I’ve thought a lot about performance this past year. Both on the client side and the server-side as well. While it might not come as a surprise, the number one thing you can do to improve performance is to do less.

And this applies to most everything that you can actually do.

Code should do less. The more your code has to do, the longer it’s going to take. Obviously, not all operations in your language are equal, but beneath the covers, the computer has to do more.

But we need to do more

That network call out to Facebook has to do a lot. It has to travel a larger distance than keeping things local. It has to perform DNS lookups, or it has to wait around for the remote machine to do more stuff.

When that user signs up and you decide to send out that email? That’s doing more. Fetching something from cache that you’ve already got in memory? That’s doing more than you should.

It seems obvious, but at every step, you should seek to do less. And the problem is that while it’s obvious, it’s something we overlook. We forget that every action, every line will add to the cost of running the program. And no, I don’t mean that one line is equal to another. As I said before, it’s what’s happening beneath that really matters.

Of course, you can’t help but do more. After all, first it was just a simple sign-up. Then you needed to send out an email. You also needed to update the mailing list database on sign-up. And now you need to run another set of operations for fighting spam.

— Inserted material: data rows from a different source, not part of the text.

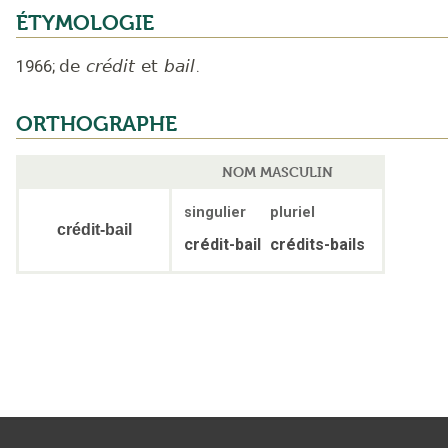
ÉTYMOLOGIE
1966
;
de
crédit
et
bail
.
ORTHOGRAPHE
NOM MASCULIN
singulier
pluriel
crédit-bail
crédit-bail
crédits-bails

The Solution to doing more with less

The easiest solution to doing more is to not do more when you would normally do it. Push what you need to do off to a later time. Either using a messaging system like RabbitMQ or even later using crons, you can probably find something that will suit your needs. The best part is, if you architect it that way, instead of adding more code to the part where you’d normally add it, you are instead just adding code some place else, listening for that event.

This really emphasizes the Open-Closed principal in SOLID. Open for extension, closed for modification. Every time you find yourself modifying existing code to add a new action on a particular event, ask yourself if you really need to have that action take place at that exact time. Ask yourself if all the other processing should be held up waiting for that action to take place.